Scan the records below for the string "going" and return every line where it appears.

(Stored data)
--------------------------------

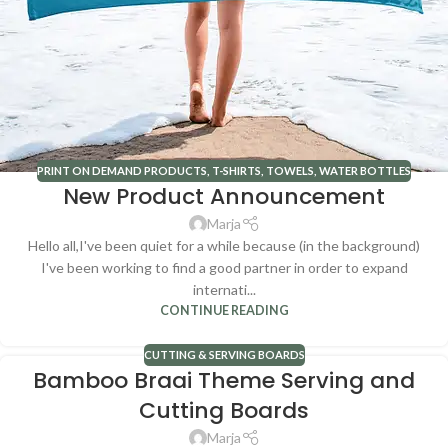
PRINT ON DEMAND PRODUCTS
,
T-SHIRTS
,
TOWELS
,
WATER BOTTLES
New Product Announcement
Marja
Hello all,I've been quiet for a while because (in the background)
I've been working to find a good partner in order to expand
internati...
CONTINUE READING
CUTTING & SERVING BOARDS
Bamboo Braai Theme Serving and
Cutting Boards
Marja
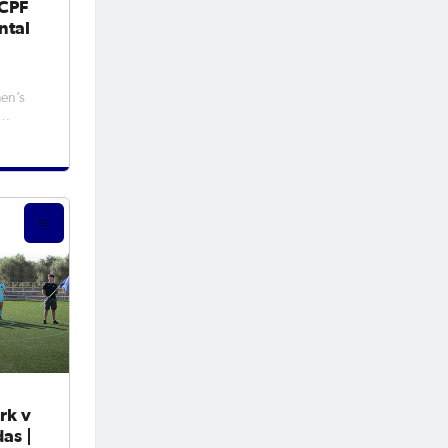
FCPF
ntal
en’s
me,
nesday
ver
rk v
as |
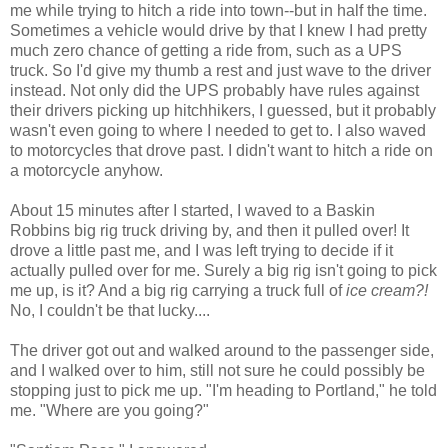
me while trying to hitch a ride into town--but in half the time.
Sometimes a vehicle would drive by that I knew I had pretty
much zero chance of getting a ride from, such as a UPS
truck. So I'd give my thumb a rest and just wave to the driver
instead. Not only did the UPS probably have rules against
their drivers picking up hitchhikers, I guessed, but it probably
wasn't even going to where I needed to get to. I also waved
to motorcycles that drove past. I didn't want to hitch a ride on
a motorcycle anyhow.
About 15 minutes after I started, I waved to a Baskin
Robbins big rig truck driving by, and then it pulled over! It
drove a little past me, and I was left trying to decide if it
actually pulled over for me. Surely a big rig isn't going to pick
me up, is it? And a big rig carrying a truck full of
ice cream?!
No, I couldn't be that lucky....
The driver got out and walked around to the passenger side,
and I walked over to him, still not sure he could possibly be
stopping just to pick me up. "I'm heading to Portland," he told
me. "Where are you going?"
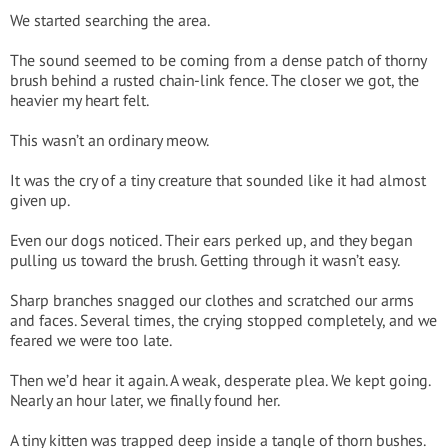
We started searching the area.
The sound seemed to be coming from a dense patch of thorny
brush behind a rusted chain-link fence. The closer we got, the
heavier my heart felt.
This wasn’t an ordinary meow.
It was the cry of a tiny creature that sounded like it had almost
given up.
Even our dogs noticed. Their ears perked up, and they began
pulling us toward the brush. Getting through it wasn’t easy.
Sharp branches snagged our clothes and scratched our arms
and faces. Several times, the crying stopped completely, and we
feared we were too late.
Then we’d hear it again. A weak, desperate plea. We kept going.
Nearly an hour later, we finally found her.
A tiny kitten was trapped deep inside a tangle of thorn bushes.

--------------------------------

- [Answer section]
wasn't even going to where I needed to get to. I also waved
actually pulled over for me. Surely a big rig isn't going to pick
me. "Where are you going?"
Then we’d hear it again. A weak, desperate plea. We kept going.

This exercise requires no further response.